Two-step co-sintering method to fabricate anode-supported Ba_3Ca_(1.18)Nb_(1.82)O_(9-δ) proton-conducting solid oxide fuel cells

摘要

Anode-supported solid oxide fuel cells (SOFCs) based on complex-perovskite structured Ba_3Ca_(1.18)Nb_(1.80)O_(9-δ) (BCN18) proton-conducting electrolyte membranes have been successfully fabricated by a novel two-step co-sintering method. BCN18 has been reported to have excellent chemical stability against H_2O and CO_2, but is relatively difficult to densify. In this study, dense BCN18 electrolyte membranes with fine grain size have been obtained by a novel two-step co-sintering method at a relatively low sintering temperature of 1,300 ℃, compared to the typical high sintering temperature of 1,550 ℃. Furthermore, the Ni-BaZr_(0.1)Ce_(0.7)Y_(0.1)Yb_(0.1)O_(3-δ) anode obtained by the novel two-step co-sintering method was composed of small particles with high porosity which is advantageous for electrode performance.

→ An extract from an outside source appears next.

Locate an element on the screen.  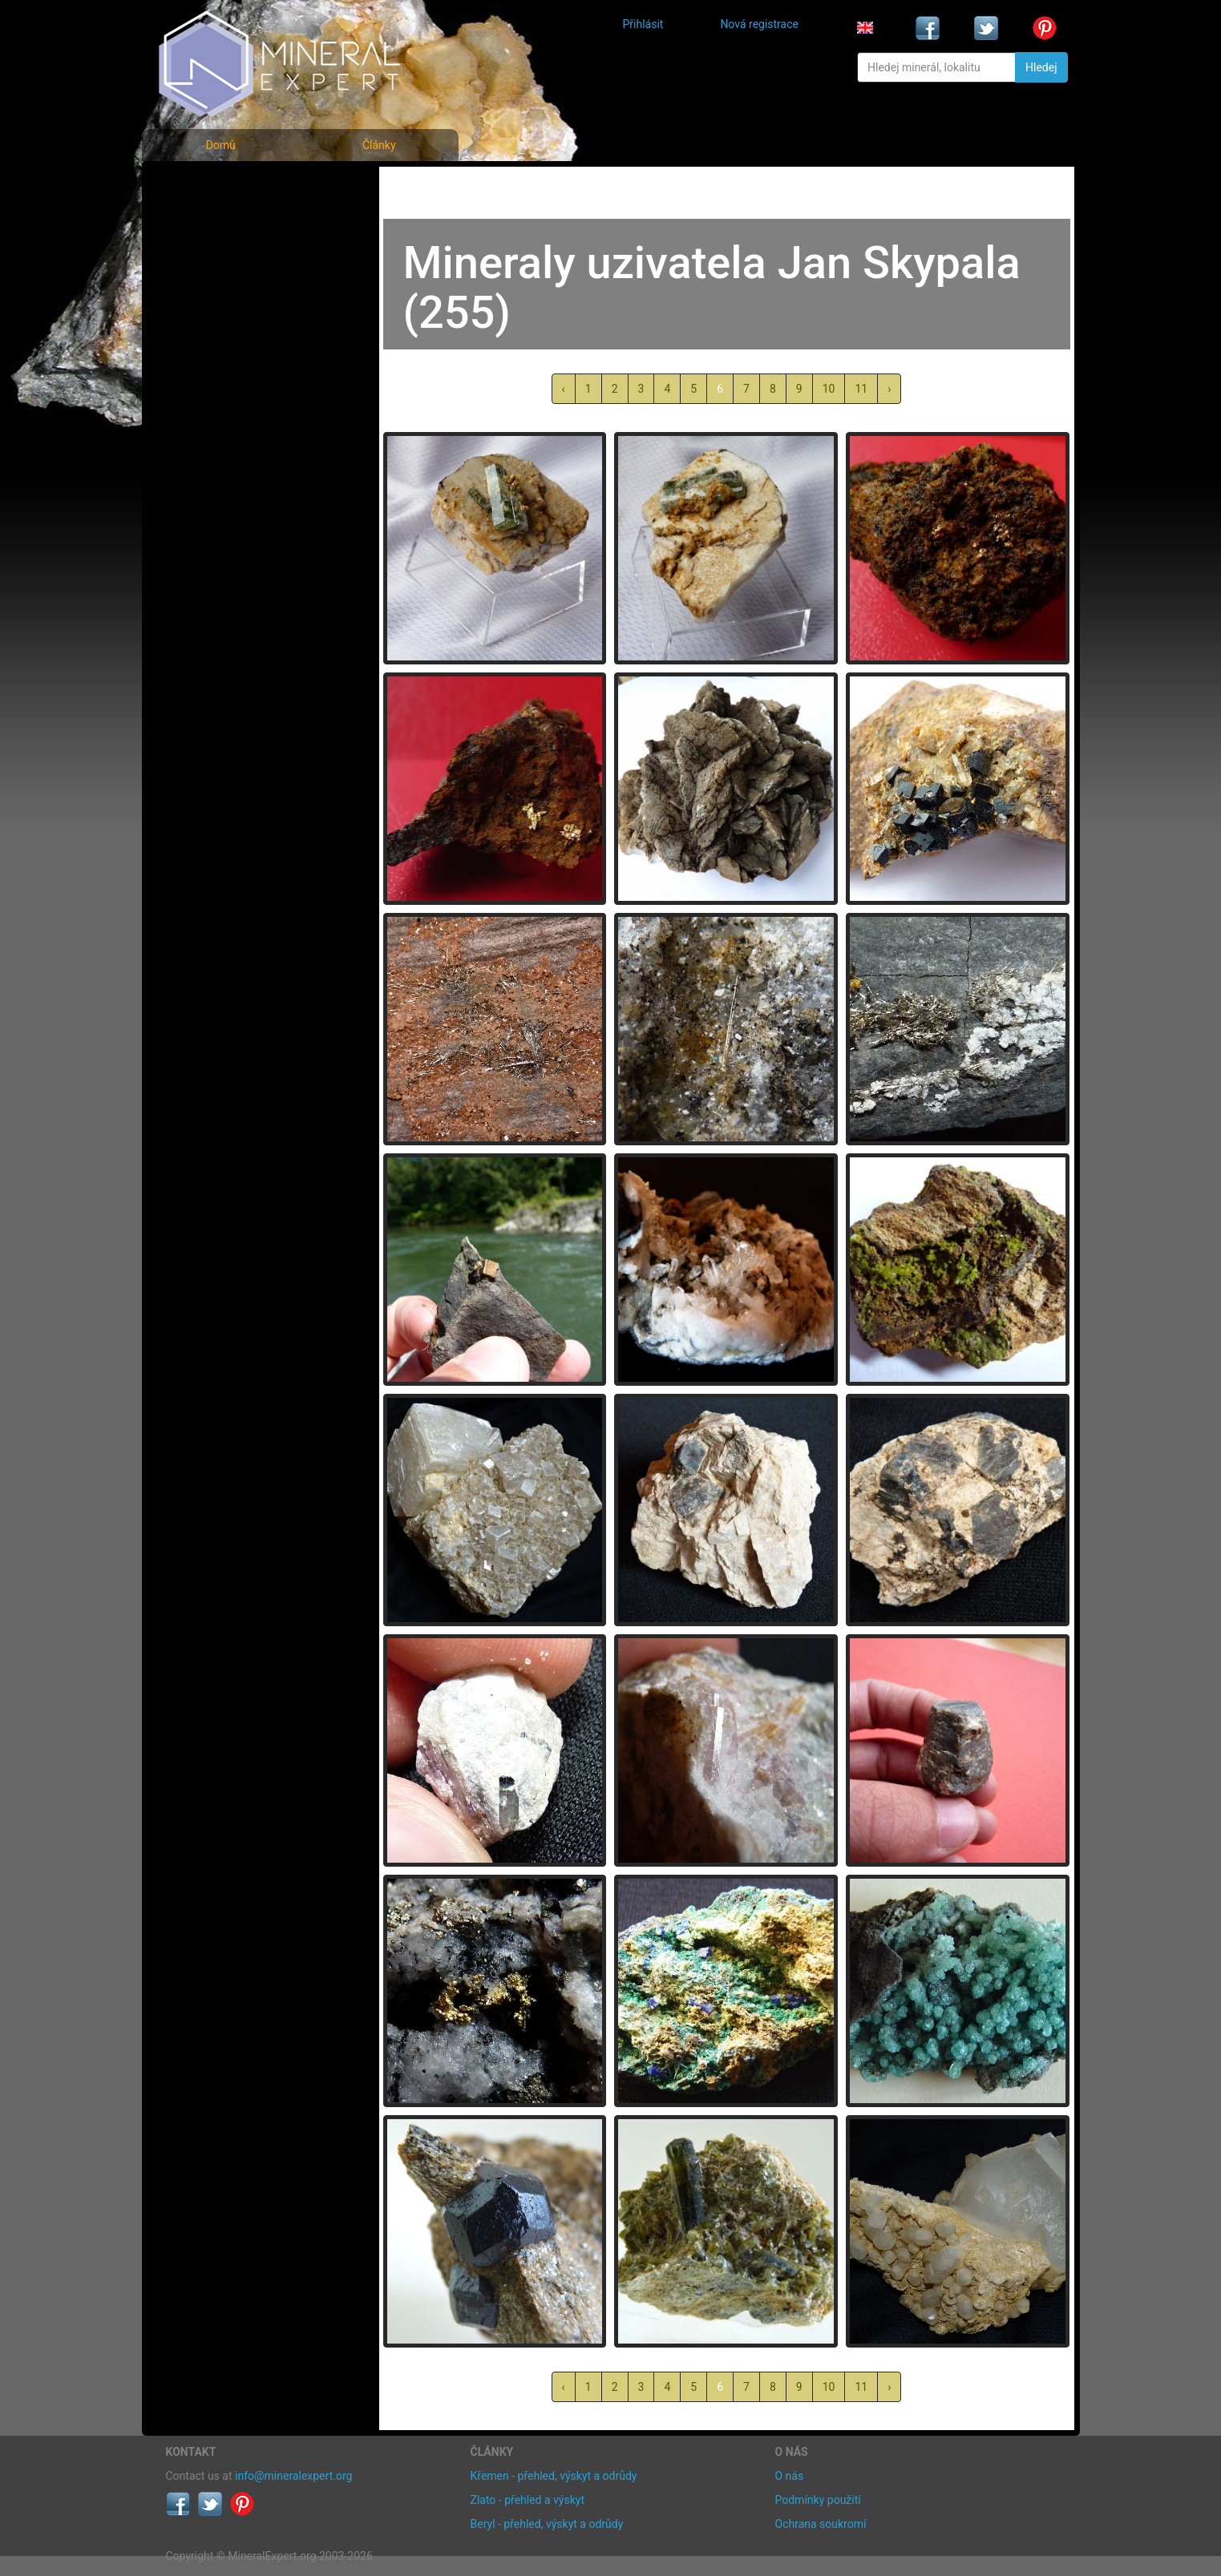 Podmínky použití is located at coordinates (818, 2499).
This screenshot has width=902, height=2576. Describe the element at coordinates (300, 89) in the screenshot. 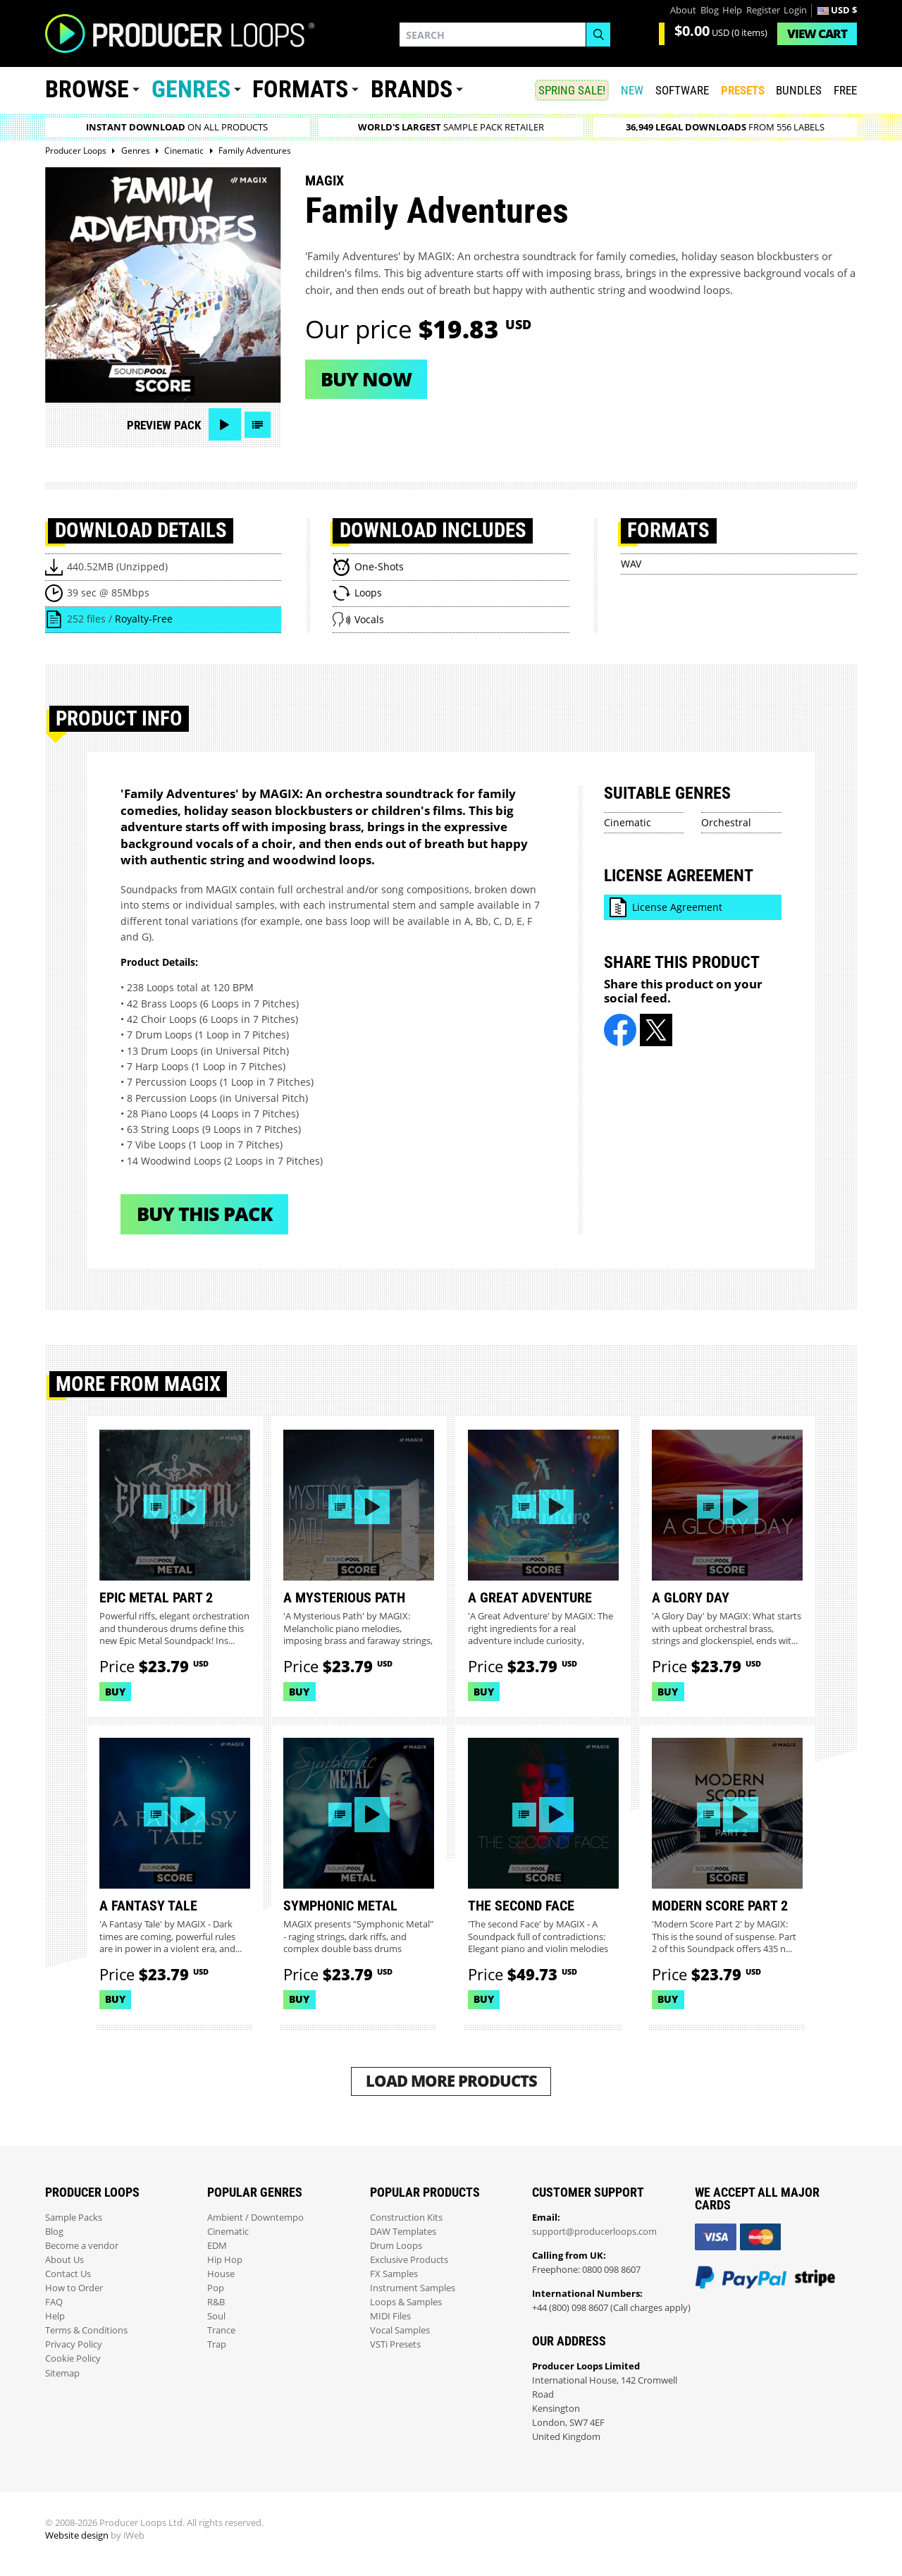 I see `Formats` at that location.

Single fuel cells using BCN18 as the electrolyte, Ni-BaZr_(0.1)Ce_(0.7)Y_(0.1)Yb_(0.1)O_(3-δ) as anode and Ba_(0.9)Co_(0.7)Fe_(0.2)Nb_(0.1)O_(3-δ) as cathode demonstrated a power density of 106 mW cm~(-2) at 750 ℃, the best fuel cell performance ever reported for the BCN18 electrolyte. These results suggest that the two-step co-sintering method is a promising method to optimize the microstructure, and combined with proper electrodes, enhanced performance of anode-supported SOFCs using BCN18 proton-conducting electrolyte can be obtained.